Je ne crois pas que je pourrais jamais aller jusqu’à « endosser un candidat », par exemple. Mais Charles Péguy m’a presque fait changer d’idée. Il emploie aussi bien le verbe que le substantif : « Les politiciens veulent que nous endossions leurs politiques »20; « Par Jaurès, c’était le gouvernement même qui endossait Hervé » ; « ceux qui ont fait et endossé Hervé, fait et endossé le hervétisme » ; « Par son endossement du combisme… » ; « Par endossement de Hervé, nous avons vu Jaurès. Par endossement de Jaurès… » Ouf ! Je m’arrête là. On peut reprocher à Péguy de se répéter (c’est dans sa manière), mais peut-on l’accuser d’avoir été influencé à ce point par l’anglais?
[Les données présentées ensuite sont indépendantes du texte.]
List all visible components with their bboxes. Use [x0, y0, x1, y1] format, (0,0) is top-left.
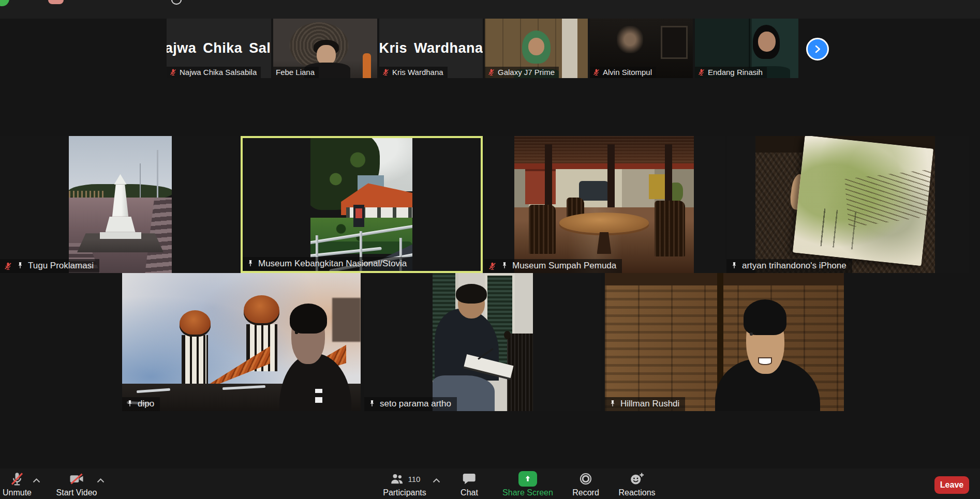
participant-tile-museum-sumpah-pemuda[interactable]: Museum Sumpah Pemuda: [484, 136, 725, 273]
audio-options-caret[interactable]: [33, 476, 40, 485]
participant-video: [69, 136, 172, 273]
record-label: Record: [572, 488, 599, 497]
participant-video: [605, 273, 844, 411]
participant-video: [310, 138, 412, 271]
mic-muted-icon: [697, 68, 705, 76]
participant-tile-alvin[interactable]: Alvin Sitompul: [590, 19, 693, 78]
participant-nameplate: Galaxy J7 Prime: [485, 67, 559, 78]
muted-status-icon: [48, 0, 64, 4]
participant-nameplate: Tugu Proklamasi: [0, 259, 99, 273]
record-icon: [578, 472, 593, 486]
video-options-caret[interactable]: [97, 476, 105, 485]
participant-tile-kris[interactable]: Kris Wardhana Kris Wardhana: [379, 19, 483, 78]
share-screen-icon: [518, 471, 537, 487]
mic-muted-icon: [382, 68, 390, 76]
participant-name: Museum Kebangkitan Nasional/Stovia: [258, 259, 407, 269]
participant-tile-hillman[interactable]: Hillman Rushdi: [605, 273, 844, 411]
zoom-meeting-window: { "filmstrip": { "participants": [ {"lab…: [0, 0, 980, 499]
pin-icon: [368, 400, 376, 408]
participant-video: [514, 136, 694, 273]
participant-video: [122, 273, 361, 411]
glasses-shape: [295, 331, 321, 346]
participant-name: Tugu Proklamasi: [28, 261, 94, 271]
pin-icon: [126, 400, 134, 408]
chevron-up-icon: [97, 478, 105, 483]
chat-button[interactable]: Chat: [436, 471, 503, 497]
participant-nameplate: Febe Liana: [273, 67, 319, 78]
participant-tile-artyan-iphone[interactable]: artyan trihandono's iPhone: [726, 136, 969, 273]
meeting-toolbar: Unmute Start Video 110: [0, 468, 980, 499]
participant-name: Endang Rinasih: [708, 68, 763, 77]
reactions-label: Reactions: [618, 488, 655, 497]
participant-nameplate: Hillman Rushdi: [605, 397, 685, 411]
chevron-up-icon: [33, 478, 40, 483]
participant-nameplate: Endang Rinasih: [695, 67, 767, 78]
pin-icon: [500, 262, 509, 270]
participant-name: Febe Liana: [276, 68, 315, 77]
participant-tile-tugu-proklamasi[interactable]: Tugu Proklamasi: [0, 136, 240, 273]
participants-label: Participants: [383, 488, 426, 497]
participant-tile-febe[interactable]: Febe Liana: [273, 19, 377, 78]
signboard-shape: [353, 205, 365, 228]
participant-name: Najwa Chika Salsabila: [180, 68, 257, 77]
reactions-button[interactable]: Reactions: [603, 471, 671, 497]
participant-nameplate: seto parama artho: [364, 397, 457, 411]
participant-name: artyan trihandono's iPhone: [742, 261, 847, 271]
video-off-icon: [68, 471, 85, 487]
participant-name: dipo: [138, 399, 154, 409]
participant-name: Galaxy J7 Prime: [498, 68, 555, 77]
reactions-icon: [629, 472, 645, 486]
participant-nameplate: Najwa Chika Salsabila: [167, 67, 261, 78]
participant-name: Kris Wardhana: [392, 68, 443, 77]
start-video-label: Start Video: [56, 488, 97, 497]
participant-name: Alvin Sitompul: [603, 68, 652, 77]
participants-count: 110: [408, 475, 421, 483]
encryption-shield-icon: [0, 0, 9, 6]
mic-muted-icon: [4, 262, 12, 270]
pin-icon: [16, 262, 24, 270]
mic-muted-icon: [9, 471, 25, 487]
participant-tile-dipo[interactable]: dipo: [122, 273, 361, 411]
mic-muted-icon: [488, 262, 497, 270]
next-page-button[interactable]: [806, 38, 829, 61]
mic-muted-icon: [592, 68, 600, 76]
pin-icon: [246, 260, 255, 268]
window-top-strip: [0, 0, 980, 19]
participant-name: Hillman Rushdi: [620, 399, 679, 409]
mic-muted-icon: [169, 68, 177, 76]
participant-name: seto parama artho: [380, 399, 451, 409]
leave-button[interactable]: Leave: [934, 476, 969, 494]
share-screen-label: Share Screen: [502, 488, 553, 497]
share-screen-button[interactable]: Share Screen: [494, 471, 561, 497]
participant-nameplate: Alvin Sitompul: [590, 67, 656, 78]
participant-tile-galaxy[interactable]: Galaxy J7 Prime: [485, 19, 588, 78]
mic-muted-icon: [487, 68, 495, 76]
participants-button[interactable]: 110 Participants: [371, 471, 438, 497]
monument-shape: [100, 174, 141, 239]
pin-icon: [608, 400, 617, 408]
sketchbook-shape: [793, 136, 933, 266]
participant-tile-seto[interactable]: seto parama artho: [364, 273, 601, 411]
participant-nameplate: Museum Sumpah Pemuda: [484, 259, 622, 273]
participant-name: Museum Sumpah Pemuda: [512, 261, 616, 271]
participant-nameplate: Museum Kebangkitan Nasional/Stovia: [243, 257, 412, 271]
participants-icon: [389, 472, 405, 486]
chat-label: Chat: [461, 488, 478, 497]
participant-video: [433, 273, 533, 411]
participant-tile-museum-kebangkitan[interactable]: Museum Kebangkitan Nasional/Stovia: [241, 136, 483, 273]
participant-nameplate: dipo: [122, 397, 160, 411]
unmute-label: Unmute: [3, 488, 32, 497]
participant-tile-najwa[interactable]: Najwa Chika Sal... Najwa Chika Salsabila: [167, 19, 271, 78]
participant-video: [755, 136, 935, 273]
glasses-shape: [750, 332, 781, 351]
top-strip-fragment: [171, 0, 182, 5]
chevron-right-icon: [813, 44, 822, 54]
chat-icon: [462, 472, 477, 486]
participant-nameplate: Kris Wardhana: [379, 67, 448, 78]
pin-icon: [730, 262, 738, 270]
participant-tile-endang[interactable]: Endang Rinasih: [695, 19, 798, 78]
participant-nameplate: artyan trihandono's iPhone: [726, 259, 852, 273]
Et finalement, si on acceptait qu’« endosser » ait pris un nouveau sens? qu’il soit passé du concret à l’abstrait, comme le dit Irène de Buisseret. N’est-ce pas normal qu’il évolue? Si ça n’avait pas été le cas, vous n’oseriez peut-être même pas endosser votre veste aujourd’hui. Au 17e siècle, nous apprend Ferdinand Brunot21, « endosser un vêtement » était considéré comme burlesque…
En outre, admettre cet usage serait une façon de nous venger des Anglais… pour nous avoir emprunté « endosser » au Moyen Âge. Ce qui vous vaut des maux de tête aujourd’hui.